### Data in this exercise

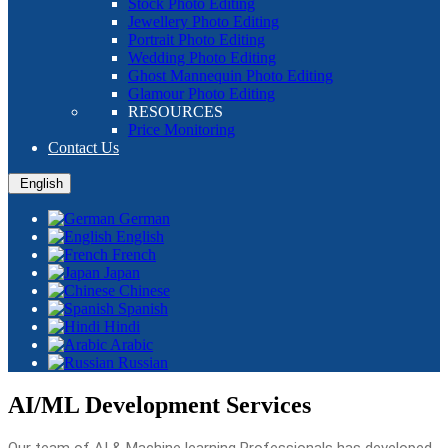
Stock Photo Editing
Jewellery Photo Editing
Portrait Photo Editing
Wedding Photo Editing
Ghost Mannequin Photo Editing
Glamour Photo Editing
RESOURCES
Price Monitoring
Contact Us
English
German
English
French
Japan
Chinese
Spanish
Hindi
Arabic
Russian
AI/ML Development Services
Our team of AI & Machine learning Professionals has developed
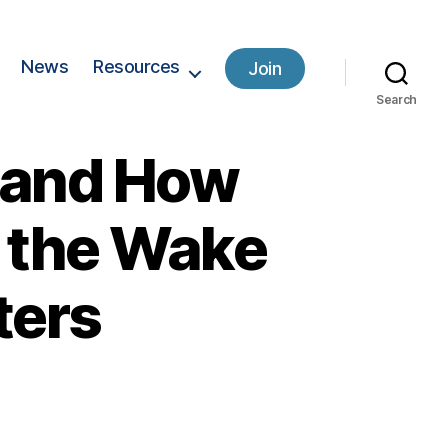
News
Resources
Join
Search
 and How
 the Wake
ters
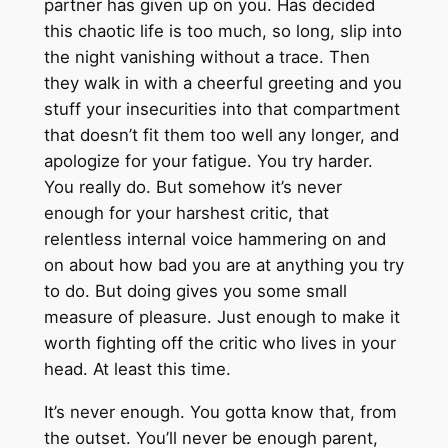
partner has given up on you. Has decided
this chaotic life is too much, so long, slip into
the night vanishing without a trace. Then
they walk in with a cheerful greeting and you
stuff your insecurities into that compartment
that doesn’t fit them too well any longer, and
apologize for your fatigue. You try harder.
You really do. But somehow it’s never
enough for your harshest critic, that
relentless internal voice hammering on and
on about how bad you are at anything you try
to do. But doing gives you some small
measure of pleasure. Just enough to make it
worth fighting off the critic who lives in your
head. At least this time.
It’s never enough. You gotta know that, from
the outset. You’ll never be enough parent,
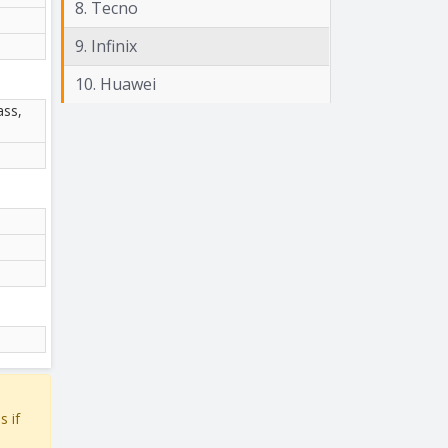
8. Tecno
9. Infinix
10. Huawei
ass,
s if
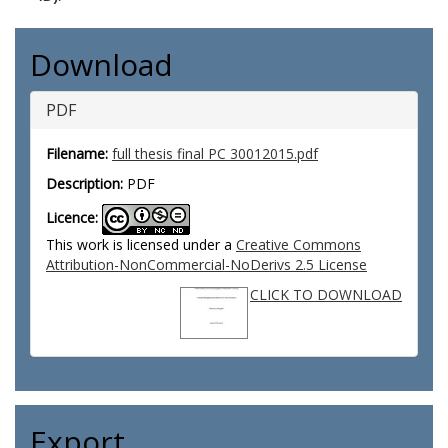
Download
PDF
Filename:
full thesis final PC 30012015.pdf
Description:
PDF
Licence:
This work is licensed under a
Creative Commons
Attribution-NonCommercial-NoDerivs 2.5 License
CLICK TO DOWNLOAD
Export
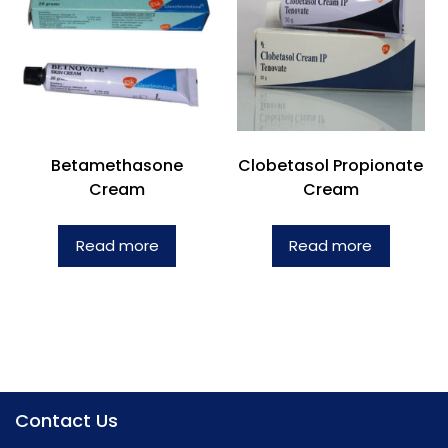
Betamethasone
Clobetasol Propionate
Cream
Cream
Read more
Read more
Contact Us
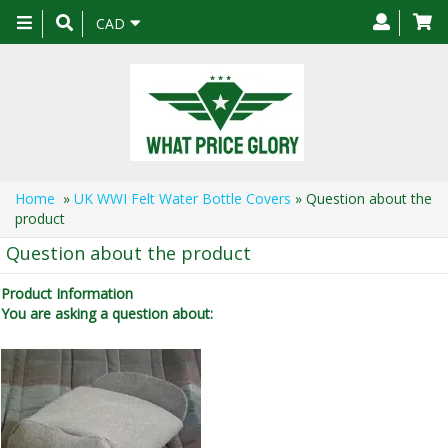
Toggle
CAD
navigation
Home
»
UK WWI Felt Water Bottle Covers
» Question about the
product
Question about the product
Product Information
You are asking a question about:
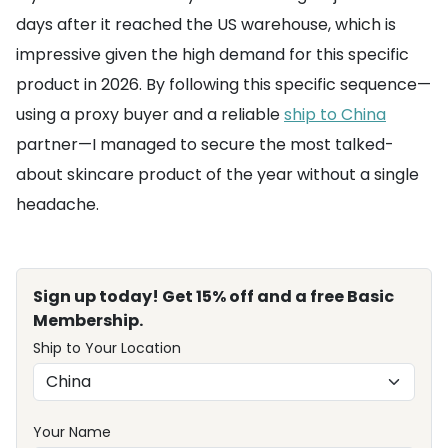
days after it reached the US warehouse, which is
impressive given the high demand for this specific
product in 2026. By following this specific sequence—
using a proxy buyer and a reliable
ship to China
partner—I managed to secure the most talked-
about skincare product of the year without a single
headache.
Sign up today! Get 15% off and a free Basic
Membership.
Ship to Your Location
Your Name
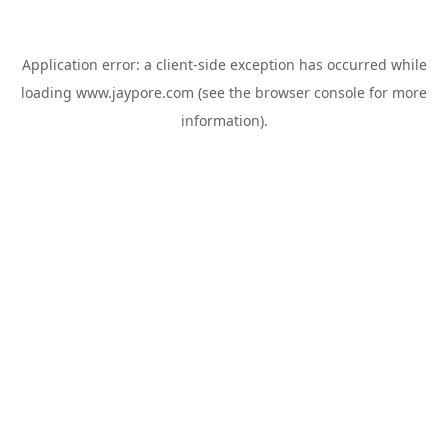
Application error: a
client
-side exception has occurred while
loading
www.jaypore.com
(see the
browser console
for more
information).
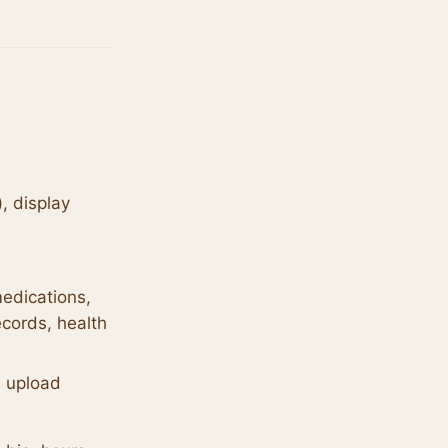
, display
edications,
cords, health
u upload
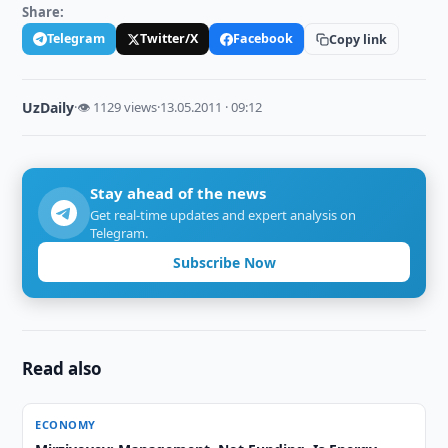
Share:
Telegram
Twitter/X
Facebook
Copy link
UzDaily
·
👁 1129 views
·
13.05.2011 · 09:12
Stay ahead of the news
Get real-time updates and expert analysis on
Telegram.
Subscribe Now
Read also
ECONOMY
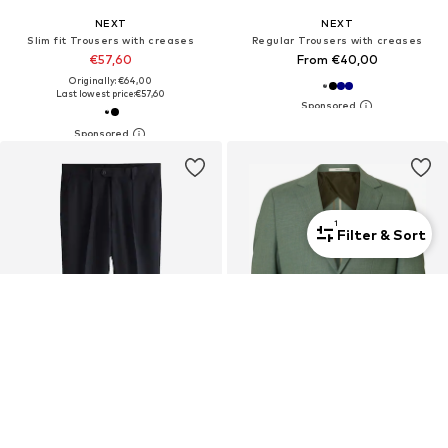
NEXT
NEXT
Slim fit Trousers with creases
Regular Trousers with creases
€57,60
From €40,00
Originally: €64,00
Last lowest price:
€57,60
1
Filter & Sort
DEAL
New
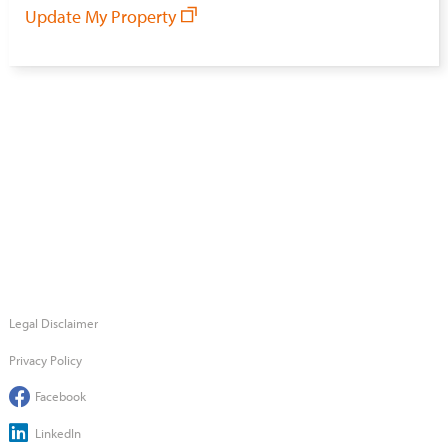
Update My Property
Legal Disclaimer
Privacy Policy
Facebook
LinkedIn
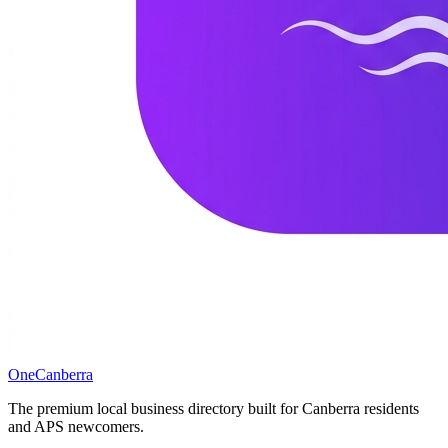
One
Canberra
The premium local business directory built for Canberra residents
and APS newcomers.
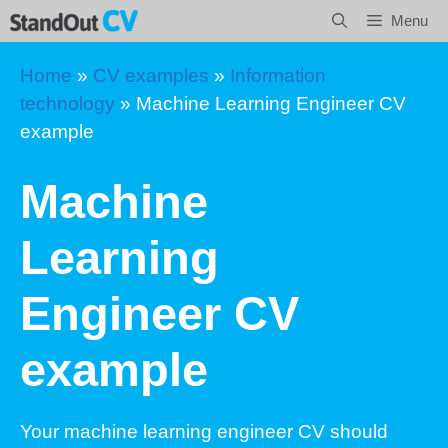
Skip
Menu
to
content
Home
»
CV examples
»
Information
technology
»
Machine Learning Engineer CV
example
Machine
Learning
Engineer CV
example
Your machine learning engineer CV should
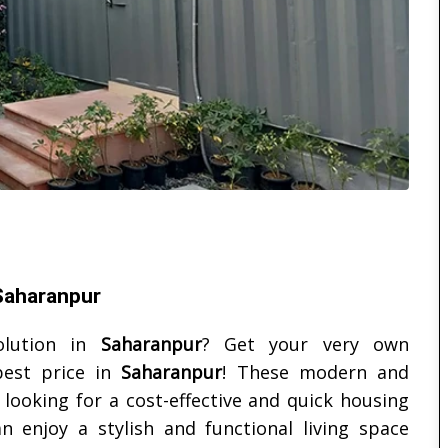
 Saharanpur
olution in
Saharanpur
? Get your very own
est price in
Saharanpur
! These modern and
looking for a cost-effective and quick housing
n enjoy a stylish and functional living space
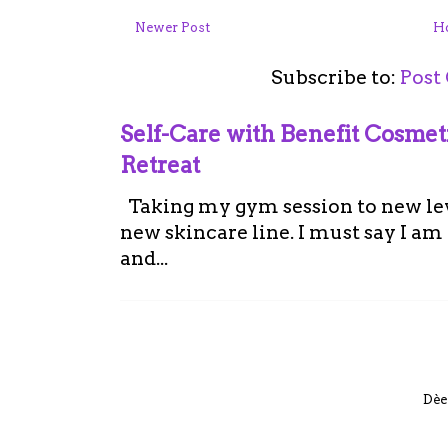
Newer Post
H
Subscribe to:
Post
Self-Care with Benefit Cosme
Retreat
Taking my gym session to new leve
new skincare line. I must say I a
and...
Dèe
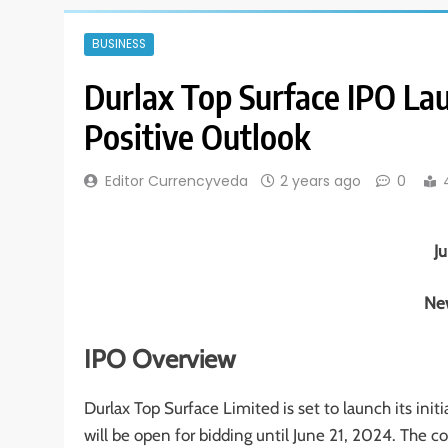
BUSINESS
Durlax Top Surface IPO La
Positive Outlook
Editor Currencyveda
2 years ago
0
J
New
IPO Overview
Durlax Top Surface Limited is set to launch its init
will be open for bidding until June 21, 2024. The c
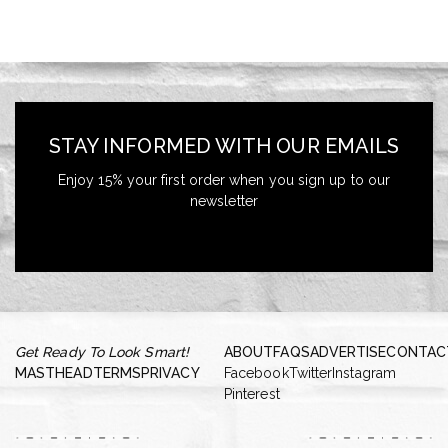
STAY INFORMED WITH OUR EMAILS
Enjoy 15% your first order when you sign up to our
newsletter
Get Ready To Look Smart!
ABOUT
FAQS
ADVERTISE
CONTAC
MASTHEAD
TERMS
PRIVACY
Facebook
Twitter
Instagram
Pinterest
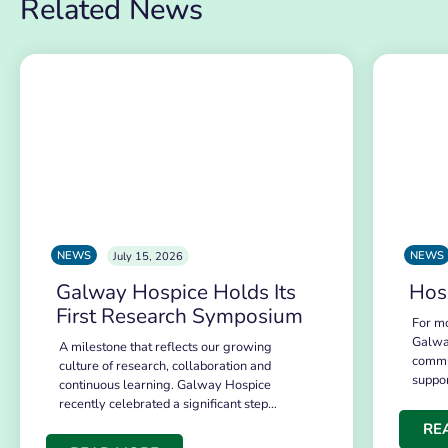
Related News
NEWS
NEWS
July 15, 2026
Galway Hospice Holds Its
Hos
First Research Symposium
For mo
Galwa
A milestone that reflects our growing
commu
culture of research, collaboration and
suppo
continuous learning. Galway Hospice
recently celebrated a significant step…
RE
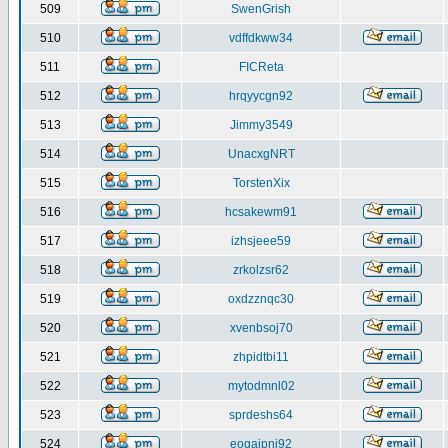
509
SwenGrish
510
vdffdkww34
511
FICReta
512
hrqyycgn92
513
Jimmy3549
514
UnacxgNRT
515
TorstenXix
516
hcsakewm91
517
izhsjeee59
518
zrkolzsr62
519
oxdzznqc30
520
xvenbsoj70
521
zhpidtbi11
522
mytodmnl02
523
sprdeshs64
524
eoqaipni92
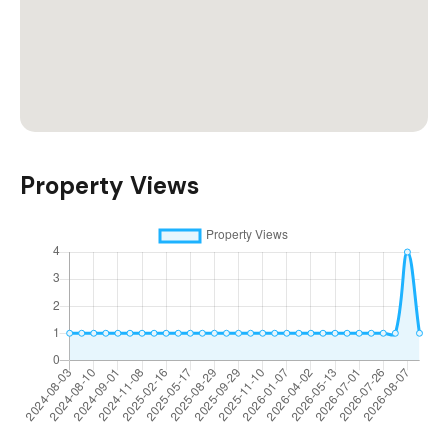
Property Views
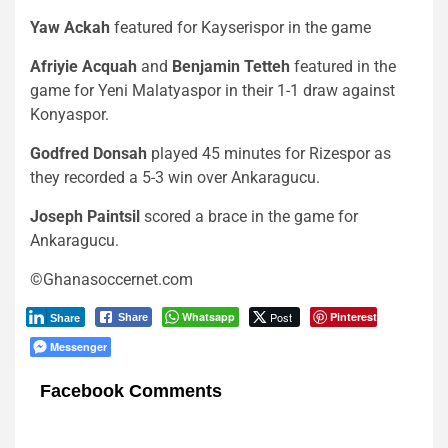
Yaw Ackah
featured for Kayserispor in the game
Afriyie Acquah
and
Benjamin Tetteh
featured in the
game for Yeni Malatyaspor in their 1-1 draw against
Konyaspor.
Godfred Donsah
played 45 minutes for Rizespor as
they recorded a 5-3 win over Ankaragucu.
Joseph Paintsil
scored a brace in the game for
Ankaragucu.
©Ghanasoccernet.com
Whatsapp
Post
Pinterest
Share
Share
Messenger
Facebook Comments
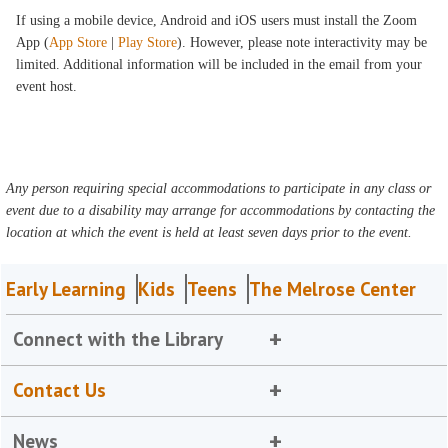
If using a mobile device, Android and iOS users must install the Zoom
App (
App Store
|
Play Store
). However, please note interactivity may be
limited. Additional information will be included in the email from your
event host.
Any person requiring special accommodations to participate in any class or
event due to a disability may arrange for accommodations by contacting the
location at which the event is held at least seven days prior to the event.
Early Learning
Kids
Teens
The Melrose Center
Connect with the Library
Contact Us
News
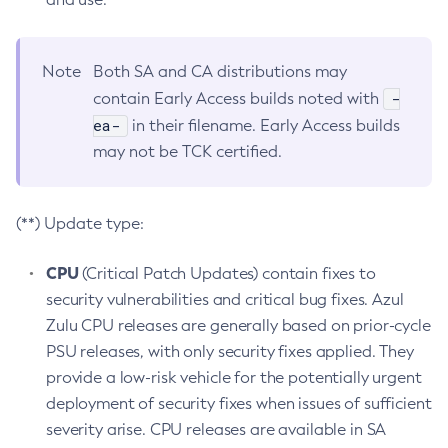
Note
Both SA and CA distributions may
-
contain Early Access builds noted with
ea-
in their filename. Early Access builds
may not be TCK certified.
(**) Update type:
CPU
(Critical Patch Updates) contain fixes to
security vulnerabilities and critical bug fixes. Azul
Zulu CPU releases are generally based on prior-cycle
PSU releases, with only security fixes applied. They
provide a low-risk vehicle for the potentially urgent
deployment of security fixes when issues of sufficient
severity arise. CPU releases are available in SA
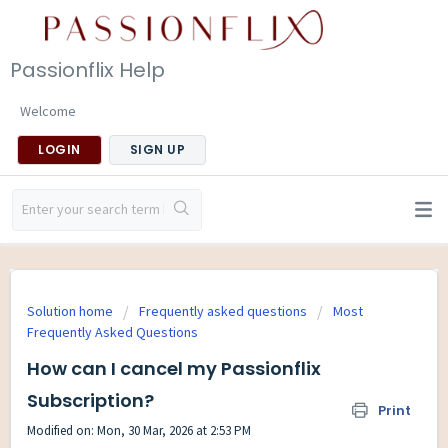
Passionflix Help
Welcome
LOGIN
SIGN UP
Solution home
Frequently asked questions
Most
Frequently Asked Questions
How can I cancel my Passionflix
Subscription?
Print
Modified on: Mon, 30 Mar, 2026 at 2:53 PM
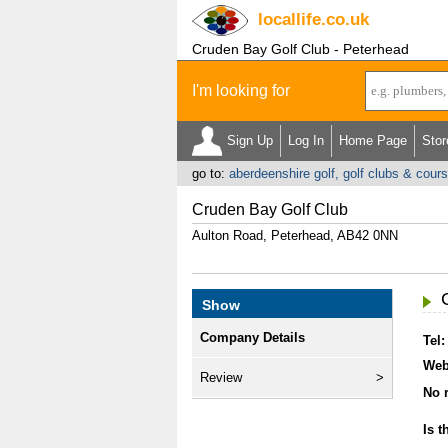
locallife
.co.uk
Cruden Bay Golf Club - Peterhead
I'm looking for
Sign Up
Log In
Home Page
Stor
go to:
aberdeenshire golf, golf clubs & cour
Cruden Bay Golf Club
Aulton Road, Peterhead, AB42 0NN
Show
Company Details
Tel:
Web
Review
No r
Is t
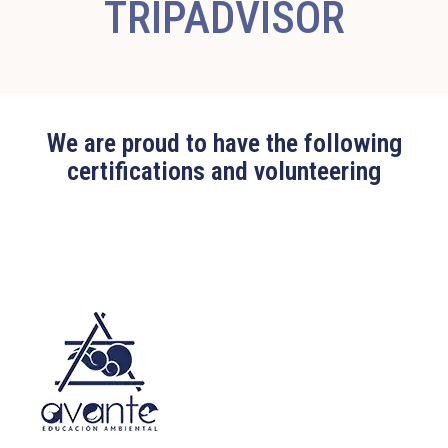
TRIPADVISOR
We are proud to have the following
certifications and volunteering
Edit widget
Share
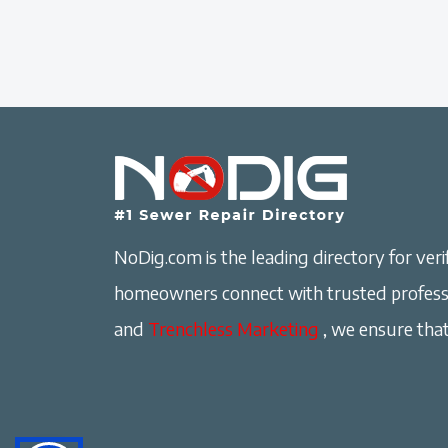
NoDig.com is the leading directory for verif
homeowners connect with trusted professi
and
Trenchless Marketing
, we ensure that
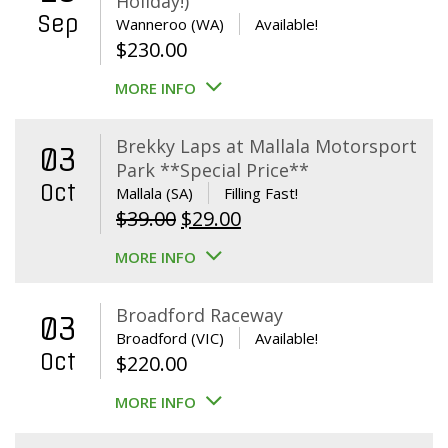
Holiday!)
Sep
Wanneroo (WA)
Available!
$
230.00
MORE INFO
Brekky Laps at Mallala Motorsport
03
Park **Special Price**
Oct
Mallala (SA)
Filling Fast!
Original
Current
$
39.00
$
29.00
price
price
MORE INFO
was:
is:
$39.00.
$29.00.
Broadford Raceway
03
Broadford (VIC)
Available!
Oct
$
220.00
MORE INFO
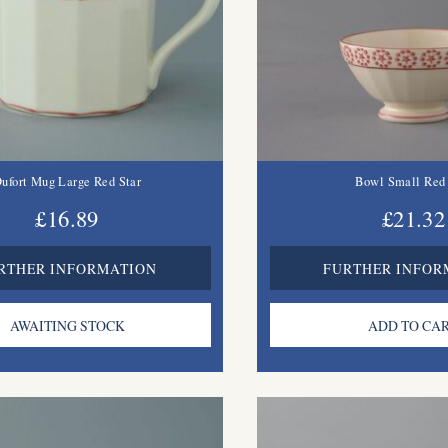
ufort Mug Large Red Star
Bowl Small Red 
£16.89
£21.32
RTHER INFORMATION
FURTHER INFOR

######

◆ What the exercise asks:
Each line of the entries above that includes the string "accommodations" should be copied out.

◆ Written solution:
Any person requiring special accommodations to participate in any class or
event due to a disability may arrange for accommodations by contacting the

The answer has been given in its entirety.